1

I was researching logistic regression's critieria, and I found in many different sources that the ideal

sample size = (10 * #of explanatory variables) / (probability of least frequent observations)

Can anyone explain the reasoning behind this formula? I want to understand why this formula is used before I blindly use it to determine if my sample size is large enough for a logistic regression model to be accurate.

  • 3
    You have to state precisely what do you mean by ‘accurate’. – utobi Dec 21 '22 at 05:54
  • 1
    I don't think I have ever seen this rule of thumb characterized as "ideal:" usually it is a minimum.

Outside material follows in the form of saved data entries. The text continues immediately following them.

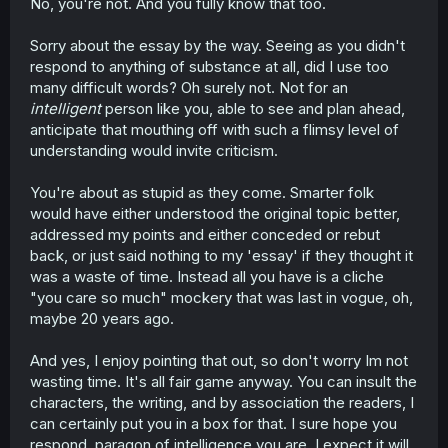
No, you're not. And you fully know that too.
Sorry about the essay by the way. Seeing as you didn't
respond to anything of substance at all, did I use too
many difficult words? Oh surely not. Not for an
intelligent
person like you, able to see and plan ahead,
anticipate that mouthing off with such a flimsy level of
understanding would invite criticism.
You're about as stupid as they come. Smarter folk
would have either understood the original topic better,
addressed my points and either conceded or rebut
back, or just said nothing to my 'essay' if they thought it
was a waste of time. Instead all you have is a cliche
"you care so much" mockery that was last in vogue, oh,
maybe 20 years ago.
And yes, I enjoy pointing that out, so don't worry Im not
wasting time. It's all fair game anyway. You can insult the
characters, the writing, and by association the readers, I
can certainly put you in a box for that. I sure hope you
respond, paragon of intelligence you are. I expect it will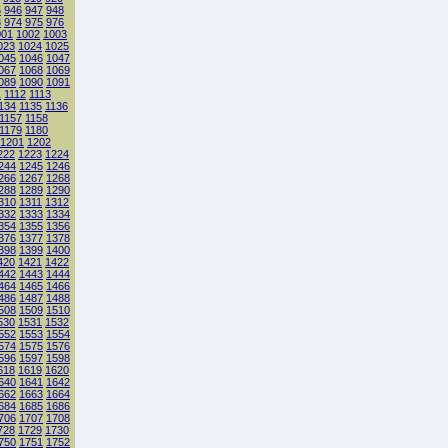
5
946
947
948
3
974
975
976
001
1002
1003
023
1024
1025
045
1046
1047
067
1068
1069
089
1090
1091
1
1112
1113
134
1135
1136
1157
1158
1179
1180
1201
1202
222
1223
1224
244
1245
1246
266
1267
1268
288
1289
1290
310
1311
1312
332
1333
1334
354
1355
1356
376
1377
1378
398
1399
1400
420
1421
1422
442
1443
1444
464
1465
1466
486
1487
1488
508
1509
1510
530
1531
1532
552
1553
1554
574
1575
1576
596
1597
1598
618
1619
1620
640
1641
1642
662
1663
1664
684
1685
1686
706
1707
1708
728
1729
1730
750
1751
1752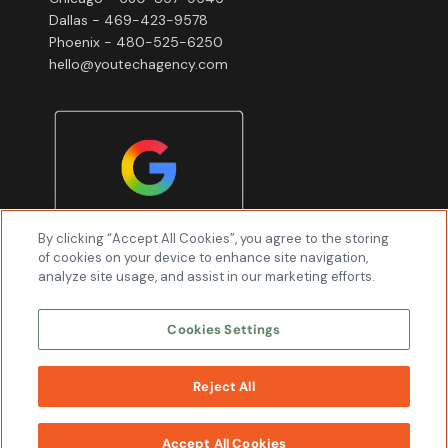
Dallas - 469-423-9578
Phoenix - 480-525-6250
hello@youtechagency.com
By clicking “Accept All Cookies”, you agree to the storing
of cookies on your device to enhance site navigation,
analyze site usage, and assist in our marketing efforts.
Cookies Settings
Reject All
WORK
WITH US
Youtech & Associates, Inc © 2026 All Rights
Accept All Cookies
Reserved.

One interpretation is that if you have a smaller sample than this, be even more wary of overfitting and lack of power than you might otherwise be. It is usually employed to help you decide how many explanatory variables to use for model fitting in circumstances where you cannot increase the sample size. – whuber Dec 21 '22 at 14:59
  • 1
    The minimum sample size is 96 if there are no covariates as argued in my course notes at hbiostat.org/rmsc/lrm.html – Frank Harrell Dec 21 '22 at 15:57
  • @Frank Yes, that's very good to know and alerts us to be careful. But that argument is based on a worst case and an arbitrary precision target. There are realistic logistic regression applications that need far fewer data to achieve acceptable power, depending on the purpose. Well-designed dose-response studies come to mind. – whuber Dec 22 '22 at 17:17
  • You can only have acceptable power in lower sample sizes if the effect you are trying not to miss is huge. This effect size is almost always overstated. And the 96 is not a worst case. Most analysts would seek a margin of error of less than 0.1 in estimating probabilities and most analyses would involve covariates. The sample size needed for a model with covariates is greater than the sample size needed when only estimating the intercept (which is a best case analysis in this sense). – Frank Harrell Dec 23 '22 at 11:02
  • The most comprehensive approach to sample size estimation for logistic regression modeling IMHO is https://onlinelibrary.wiley.com/doi/10.1002/sim.7992 which includes the "96" type of consideration. – Frank Harrell Dec 23 '22 at 17:11

0 Answers0